Remember, all relationships are about the long haul, so don’t expect me to respond to your once-a-year efforts. Connect with me often and make me care through your stories. Oh, and your stories shouldn’t be about you. They should be about your results and how that affects me.
2. Spending money isn’t a bad thing. In today’s competitive market, nonprofits need a professionally produced Web presence, a CRM/database system that allows you to segment, track and manage your audiences and other communication tools. But, every single nonprofit that I’ve been a part of suffers from the “we can’t spend a dime; we’ll just make due” syndrome. That’s shortsighted.
I get that you need to be judicious with your donors’ dollars. So spend wisely. But spend. Otherwise, your efforts will fall short every time. The right tools will help you increase your engagement and donations and will quickly pay for themselves.

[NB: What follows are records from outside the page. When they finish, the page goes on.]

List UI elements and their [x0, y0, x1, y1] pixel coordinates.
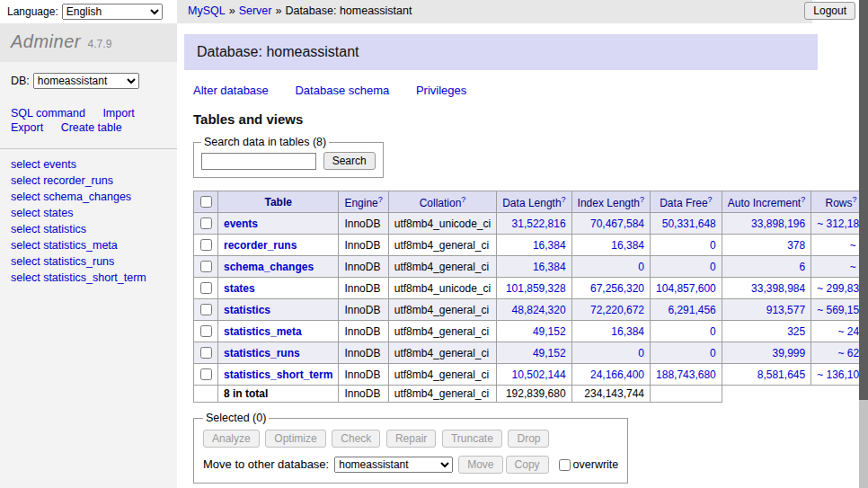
auto-increment-link[interactable]: 33,398,984 — [751, 282, 805, 295]
row-checkbox[interactable] — [200, 239, 212, 251]
index-length-link[interactable]: 0 — [638, 347, 644, 359]
engine-column-link[interactable]: Engine — [344, 197, 377, 209]
logout-button[interactable]: Logout — [804, 2, 855, 20]
data-free-link[interactable]: 0 — [710, 239, 716, 252]
table-name-link[interactable]: statistics_short_term — [224, 368, 332, 381]
row-checkbox[interactable] — [200, 282, 212, 294]
data-length-link[interactable]: 48,824,320 — [512, 304, 566, 316]
data-length-link[interactable]: 49,152 — [533, 325, 566, 338]
drop-button[interactable]: Drop — [508, 430, 549, 448]
rows-help-link[interactable]: ? — [853, 195, 857, 204]
sidebar-link-sql-command[interactable]: SQL command — [11, 107, 85, 120]
sidebar-item-select-recorder-runs[interactable]: select recorder_runs — [11, 174, 113, 187]
row-checkbox[interactable] — [200, 261, 212, 272]
data-free-link[interactable]: 188,743,680 — [656, 368, 716, 381]
index-length-help-link[interactable]: ? — [640, 195, 644, 204]
index-length-link[interactable]: 72,220,672 — [590, 304, 644, 316]
table-column-link[interactable]: Table — [264, 196, 291, 209]
auto-increment-link[interactable]: 913,577 — [766, 304, 805, 316]
sidebar-item-select-statistics-runs[interactable]: select statistics_runs — [11, 255, 114, 268]
table-name-link[interactable]: schema_changes — [224, 261, 314, 273]
data-free-link[interactable]: 0 — [710, 347, 716, 359]
row-checkbox[interactable] — [200, 325, 212, 337]
privileges-link[interactable]: Privileges — [416, 84, 466, 97]
table-name-link[interactable]: recorder_runs — [224, 239, 297, 252]
auto-increment-link[interactable]: 378 — [787, 239, 805, 252]
search-button[interactable]: Search — [323, 152, 376, 170]
vertical-scrollbar[interactable] — [859, 0, 868, 488]
index-length-column-link[interactable]: Index Length — [578, 197, 640, 209]
data-length-link[interactable]: 16,384 — [533, 261, 566, 273]
db-select[interactable]: homeassistant — [33, 73, 139, 89]
sidebar-item-select-states[interactable]: select states — [11, 207, 73, 219]
index-length-link[interactable]: 24,166,400 — [590, 368, 644, 381]
data-free-link[interactable]: 104,857,600 — [656, 282, 716, 295]
data-length-link[interactable]: 49,152 — [533, 347, 566, 359]
data-length-link[interactable]: 10,502,144 — [512, 368, 566, 381]
data-length-link[interactable]: 31,522,816 — [512, 217, 566, 230]
repair-button[interactable]: Repair — [386, 430, 436, 448]
auto-increment-link[interactable]: 33,898,196 — [751, 217, 805, 230]
analyze-button[interactable]: Analyze — [203, 430, 260, 448]
move-database-select[interactable]: homeassistant — [334, 457, 453, 473]
index-length-link[interactable]: 16,384 — [611, 239, 644, 252]
table-name-link[interactable]: statistics — [224, 304, 270, 316]
auto-increment-link[interactable]: 6 — [799, 261, 805, 273]
table-name-link[interactable]: statistics_meta — [224, 325, 302, 338]
optimize-button[interactable]: Optimize — [265, 430, 325, 448]
data-free-link[interactable]: 6,291,456 — [668, 304, 715, 316]
auto-increment-link[interactable]: 8,581,645 — [757, 368, 805, 381]
adminer-logo[interactable]: Adminer — [11, 31, 81, 51]
row-checkbox[interactable] — [200, 217, 212, 229]
check-button[interactable]: Check — [332, 430, 380, 448]
sidebar-item-select-schema-changes[interactable]: select schema_changes — [11, 191, 131, 203]
data-length-help-link[interactable]: ? — [562, 195, 566, 204]
data-free-column-link[interactable]: Data Free — [660, 197, 707, 209]
sidebar-item-select-statistics-short-term[interactable]: select statistics_short_term — [11, 271, 146, 284]
table-name-link[interactable]: states — [224, 282, 255, 295]
search-input[interactable] — [201, 153, 316, 170]
data-length-link[interactable]: 101,859,328 — [506, 282, 566, 295]
rows-count-link[interactable]: ~ 312,180 — [817, 217, 865, 230]
sidebar-link-export[interactable]: Export — [11, 121, 43, 134]
index-length-link[interactable]: 70,467,584 — [590, 217, 644, 230]
data-length-column-link[interactable]: Data Length — [502, 197, 561, 209]
auto-increment-column-link[interactable]: Auto Increment — [728, 197, 801, 209]
data-free-link[interactable]: 0 — [710, 325, 716, 338]
table-name-link[interactable]: events — [224, 217, 258, 230]
database-schema-link[interactable]: Database schema — [295, 84, 389, 97]
scrollbar-thumb[interactable] — [859, 0, 868, 400]
sidebar-link-import[interactable]: Import — [102, 107, 134, 120]
truncate-button[interactable]: Truncate — [442, 430, 502, 448]
table-name-link[interactable]: statistics_runs — [224, 347, 300, 359]
data-free-link[interactable]: 0 — [710, 261, 716, 273]
index-length-link[interactable]: 16,384 — [611, 325, 644, 338]
sidebar-item-select-statistics-meta[interactable]: select statistics_meta — [11, 239, 118, 252]
row-checkbox[interactable] — [200, 304, 212, 315]
auto-increment-link[interactable]: 325 — [787, 325, 805, 338]
sidebar-item-select-statistics[interactable]: select statistics — [11, 223, 86, 235]
data-free-help-link[interactable]: ? — [708, 195, 713, 204]
select-all-checkbox[interactable] — [200, 196, 212, 208]
collation-column-link[interactable]: Collation — [420, 197, 462, 209]
auto-increment-help-link[interactable]: ? — [801, 195, 805, 204]
breadcrumb-server-link[interactable]: Server — [239, 4, 272, 17]
rows-count-link[interactable]: ~ 299,833 — [817, 282, 865, 295]
auto-increment-link[interactable]: 39,999 — [772, 347, 805, 359]
collation-help-link[interactable]: ? — [461, 195, 465, 204]
engine-help-link[interactable]: ? — [378, 195, 383, 204]
move-button[interactable]: Move — [458, 456, 502, 474]
rows-column-link[interactable]: Rows — [826, 197, 853, 209]
alter-database-link[interactable]: Alter database — [193, 84, 269, 97]
language-select[interactable]: English — [62, 4, 163, 20]
sidebar-link-create-table[interactable]: Create table — [61, 121, 122, 134]
copy-button[interactable]: Copy — [506, 456, 549, 474]
sidebar-item-select-events[interactable]: select events — [11, 158, 76, 171]
index-length-link[interactable]: 67,256,320 — [590, 282, 644, 295]
rows-count-link[interactable]: ~ 569,159 — [817, 304, 865, 316]
rows-count-link[interactable]: ~ 136,108 — [817, 368, 865, 381]
row-checkbox[interactable] — [200, 347, 212, 359]
index-length-link[interactable]: 0 — [638, 261, 644, 273]
overwrite-checkbox[interactable] — [559, 459, 571, 471]
breadcrumb-mysql-link[interactable]: MySQL — [188, 4, 226, 17]
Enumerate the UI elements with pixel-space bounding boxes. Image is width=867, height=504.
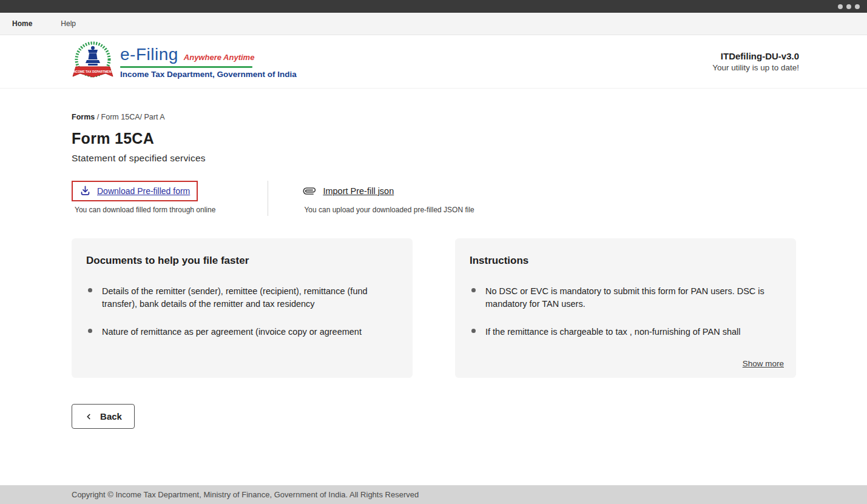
list-item: Details of the remitter (sender), remitt… <box>86 285 398 311</box>
instructions-bullet-text: If the remittance is chargeable to tax ,… <box>485 326 740 338</box>
window-controls[interactable] <box>838 4 860 9</box>
emblem-banner-text: INCOME TAX DEPARTMENT <box>73 70 113 73</box>
bullet-icon <box>471 329 476 333</box>
download-description: You can download filled form through onl… <box>75 206 215 214</box>
window-control-dot-icon[interactable] <box>855 4 860 9</box>
utility-status: Your utility is up to date! <box>712 63 799 72</box>
menubar: Home Help <box>0 13 867 35</box>
back-button[interactable]: Back <box>72 404 135 429</box>
income-tax-emblem-icon: INCOME TAX DEPARTMENT <box>72 39 114 84</box>
download-prefilled-form-label: Download Pre-filled form <box>97 186 190 196</box>
show-more-link[interactable]: Show more <box>743 359 784 368</box>
bullet-icon <box>471 288 476 292</box>
page-subtitle: Statement of specified services <box>72 153 867 164</box>
main-content: Forms / Form 15CA/ Part A Form 15CA Stat… <box>0 89 867 485</box>
list-item: No DSC or EVC is mandatory to submit thi… <box>470 285 781 311</box>
copyright-text: Copyright © Income Tax Department, Minis… <box>72 490 419 499</box>
window-control-dot-icon[interactable] <box>846 4 851 9</box>
instructions-bullet-list: No DSC or EVC is mandatory to submit thi… <box>470 285 781 338</box>
instructions-card-title: Instructions <box>470 255 781 267</box>
footer: Copyright © Income Tax Department, Minis… <box>0 485 867 504</box>
breadcrumb: Forms / Form 15CA/ Part A <box>72 113 867 121</box>
chevron-left-icon <box>84 412 93 421</box>
import-description: You can upload your downloaded pre-fille… <box>304 206 474 214</box>
documents-bullet-text: Details of the remitter (sender), remitt… <box>102 285 372 311</box>
menu-item-help[interactable]: Help <box>61 19 76 28</box>
brand-text: e-Filing Anywhere Anytime Income Tax Dep… <box>120 45 297 79</box>
bullet-icon <box>88 329 92 333</box>
brand-title: e-Filing <box>120 45 178 64</box>
efiling-logo: INCOME TAX DEPARTMENT e-Filing Anywhere … <box>72 39 297 84</box>
page-title: Form 15CA <box>72 130 867 147</box>
download-action: Download Pre-filled form You can downloa… <box>72 181 215 214</box>
brand-divider <box>120 66 252 68</box>
brand-subtitle: Income Tax Department, Government of Ind… <box>120 70 297 79</box>
back-button-label: Back <box>100 411 122 422</box>
list-item: If the remittance is chargeable to tax ,… <box>470 326 781 338</box>
documents-card: Documents to help you file faster Detail… <box>72 238 413 378</box>
app-header: INCOME TAX DEPARTMENT e-Filing Anywhere … <box>0 35 867 89</box>
import-prefill-json-label: Import Pre-fill json <box>323 186 394 196</box>
instructions-card: Instructions No DSC or EVC is mandatory … <box>455 238 796 378</box>
breadcrumb-forms-link[interactable]: Forms <box>72 113 95 121</box>
list-item: Nature of remittance as per agreement (i… <box>86 326 398 338</box>
import-action: Import Pre-fill json You can upload your… <box>303 181 474 214</box>
window-titlebar <box>0 0 867 13</box>
prefill-actions: Download Pre-filled form You can downloa… <box>72 181 867 216</box>
utility-version: ITDefiling-DU-v3.0 <box>712 51 799 61</box>
documents-card-title: Documents to help you file faster <box>86 255 398 267</box>
download-icon <box>79 185 91 197</box>
info-cards: Documents to help you file faster Detail… <box>72 238 867 378</box>
breadcrumb-path: / Form 15CA/ Part A <box>95 113 164 121</box>
download-prefilled-form-button[interactable]: Download Pre-filled form <box>72 181 198 201</box>
import-prefill-json-link[interactable]: Import Pre-fill json <box>303 185 394 197</box>
utility-info: ITDefiling-DU-v3.0 Your utility is up to… <box>712 51 799 72</box>
menu-item-home[interactable]: Home <box>12 19 32 28</box>
paperclip-icon <box>301 183 318 200</box>
documents-bullet-text: Nature of remittance as per agreement (i… <box>102 326 362 338</box>
documents-bullet-list: Details of the remitter (sender), remitt… <box>86 285 398 338</box>
instructions-bullet-text: No DSC or EVC is mandatory to submit thi… <box>485 285 771 311</box>
brand-tagline: Anywhere Anytime <box>184 53 255 62</box>
bullet-icon <box>88 288 92 292</box>
actions-divider <box>268 181 268 216</box>
window-control-dot-icon[interactable] <box>838 4 843 9</box>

3. Your event isn’t just an event. Every fundraising event you hold (and there shouldn’t be too many) should tell me a lot about your work and be unique to your organization. Your signature event is the perfect place to connect me to your mission, not just raise money.
Better than just telling me, give me a hands-on experience. It could be as simple as writing a note of encouragement to a disadvantaged girl to ripping up sheets and towels to make animal bedding. Let me be a part of your solution.
You sell the perfect product: hope, second chances and a better world. Tell us more about that.